Source: TechRav Blog
It seems strange to be writing a post about the end of the snow day while digging out from 2 more inches of snow after missing school this past Thursday and Friday to an epic snow storm on the eastern seaboard of the United States, with 2 snow days the week before, and 2-4 more inches of snow expected in my neck of the woods for this Monday night into Tuesday. Ughhhhh! No, climate change will not mean the end of snow in my part of the world. If anything, climatologists are predicting storms to become more extreme in the future. The snow day is alive and well. However, through the widespread adoption of interactive technology, the snow day no longer has to be a missed school day.
Many Yeshiva Day Schools have begun offering a lineup of Shiurim to transform the snow day into a Torah day. Some of these can be conducted as live classrooms using apps like Google Hangouts which is great because of its Google integration but only allows up to 10 users at a time. Here is a link to directions to get started with Hangouts on any computer or using the iPad app. There are many other video conferencing apps. One that I have started using with a great deal of success is zoom.us, an app which allows up to 25 simultaneous users in its free version.

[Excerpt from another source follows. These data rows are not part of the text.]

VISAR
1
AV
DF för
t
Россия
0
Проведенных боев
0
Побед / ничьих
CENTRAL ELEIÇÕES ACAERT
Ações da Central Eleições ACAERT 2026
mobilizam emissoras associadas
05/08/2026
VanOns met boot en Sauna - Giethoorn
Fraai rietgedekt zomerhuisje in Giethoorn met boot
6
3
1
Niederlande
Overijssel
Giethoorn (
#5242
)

Is something lost by transforming snow days into learning days?
- Snow Torah shiurim send the message that there is no break from learning Torah
- Virtual school days are good preparation for higher education and the work force.

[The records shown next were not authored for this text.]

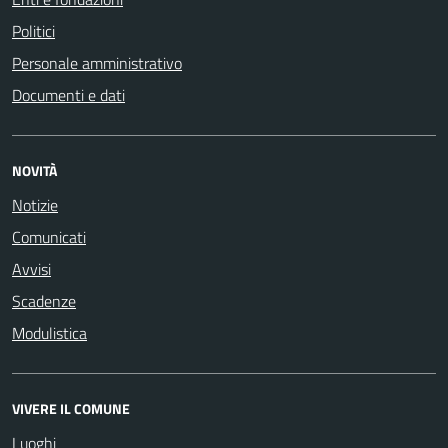
Politici
Personale amministrativo
Documenti e dati
NOVITÀ
Notizie
Comunicati
Avvisi
Scadenze
Modulistica
VIVERE IL COMUNE
Luoghi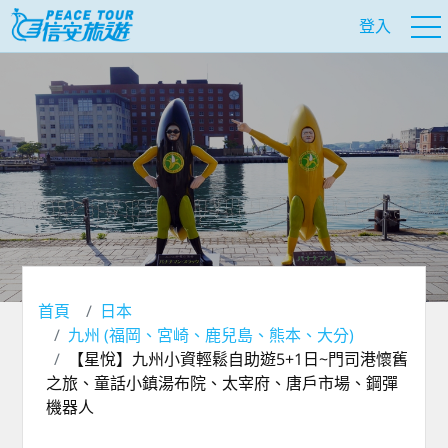
登入
首頁
日本
九州 (福岡、宮崎、鹿兒島、熊本、大分)
【星悅】九州小資輕鬆自助遊5+1日~門司港懷舊
之旅、童話小鎮湯布院、太宰府、唐戶市場、鋼彈
機器人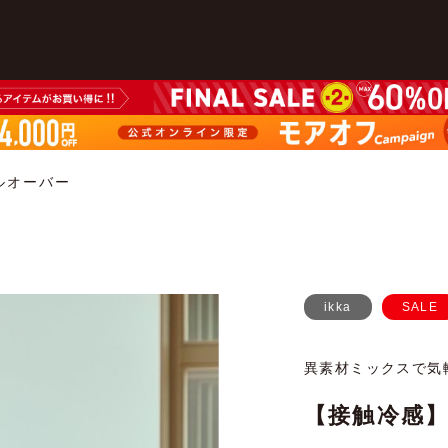
ルオーバー
ikka
SALE
異素材ミックスで気
【接触冷感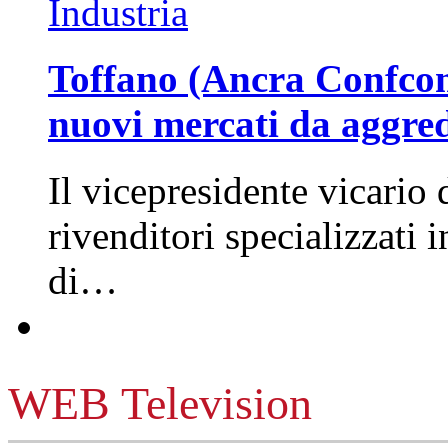
Industria
Toffano (Ancra Confcomm
nuovi mercati da aggre
Il vicepresidente vicario 
rivenditori specializzati 
di…
WEB Television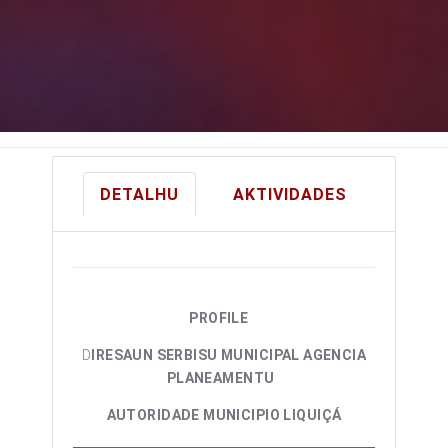
DETALHU
AKTIVIDADES
PROFILE
D
IRESAUN SERBISU MUNICIPAL AGENCIA
PLANEAMENTU
AUTORIDADE MUNICIPIO LIQUIÇÁ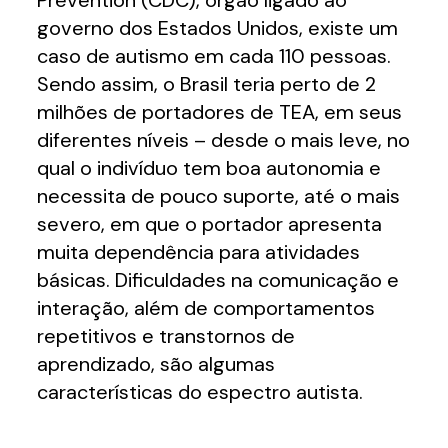
Prevention (CDC), órgão ligado ao
governo dos Estados Unidos, existe um
caso de autismo em cada 110 pessoas.
Sendo assim, o Brasil teria perto de 2
milhões de portadores de TEA, em seus
diferentes níveis – desde o mais leve, no
qual o indivíduo tem boa autonomia e
necessita de pouco suporte, até o mais
severo, em que o portador apresenta
muita dependência para atividades
básicas. Dificuldades na comunicação e
interação, além de comportamentos
repetitivos e transtornos de
aprendizado, são algumas
características do espectro autista.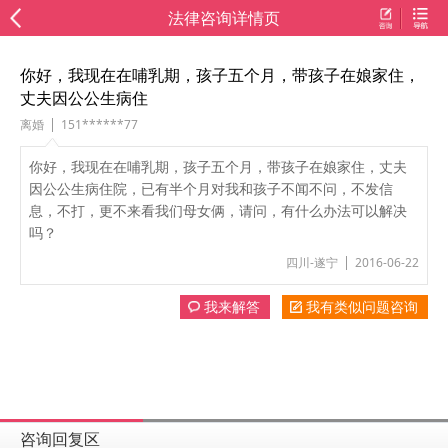
法律咨询详情页
你好，我现在在哺乳期，孩子五个月，带孩子在娘家住，
丈夫因公公生病住
离婚
151******77
你好，我现在在哺乳期，孩子五个月，带孩子在娘家住，丈夫
因公公生病住院，已有半个月对我和孩子不闻不问，不发信
息，不打，更不来看我们母女俩，请问，有什么办法可以解决
吗？
四川-遂宁
2016-06-22
我来解答
我有类似问题咨询
咨询回复区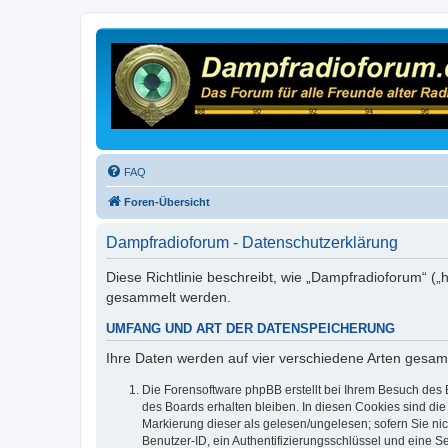
FAQ
Foren-Übersicht
Dampfradioforum - Datenschutzerklärung
Diese Richtlinie beschreibt, wie „Dampfradioforum“ (
gesammelt werden.
UMFANG UND ART DER DATENSPEICHERUNG
Ihre Daten werden auf vier verschiedene Arten gesam
Die Forensoftware phpBB erstellt bei Ihrem Besuch des 
des Boards erhalten bleiben. In diesen Cookies sind die
Markierung dieser als gelesen/ungelesen; sofern Sie ni
Benutzer-ID, ein Authentifizierungsschlüssel und eine S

- Sheer desperation. We really cannot afford to miss all of these learning days so anything that can help to solve this problem, which might only grow larger as we experience more drastic climate change, can be a positive development for our school.
What do you think? Do you bemoan the end of carefree snow days or welcome the new horizons that technology offers to create virtual learning opportunities? Feel free to share your thoughts.
See more at the TechRav blog.
In response to Pittinsky's post, Moshe Rosenberg, who led some snow day learning with his own students raised some reservations in a Tablet article:
Snow day learning should be nothing like daily learning. We now have the ability to use the day in ways we never could allow ourselves to use a school day. Certainly online interactivity is part of it, but that’s not enough. As evidenced above, I’m partial to the Treasure Hunt format. Treasure hunts can be used to teach facts, introduce personalities, build skills, even master particular apps. An email hunt can send kids to words in the Bible that build a sentence specifying where a treasure is to be found. A hunt through the elements of the Periodic Table can yield clues that, combined, form a person’s name. Treasure hunts are one powerful approach that can generate both fun and learning. I’m sure enterprising and creative Jewish educators can come up with many more. There is certainly room for standard distance learning Torah lectures on a snow day. But they will never produce the excitement of a kid who wakes up and says: Snow day: Color War! I’m on the White Team!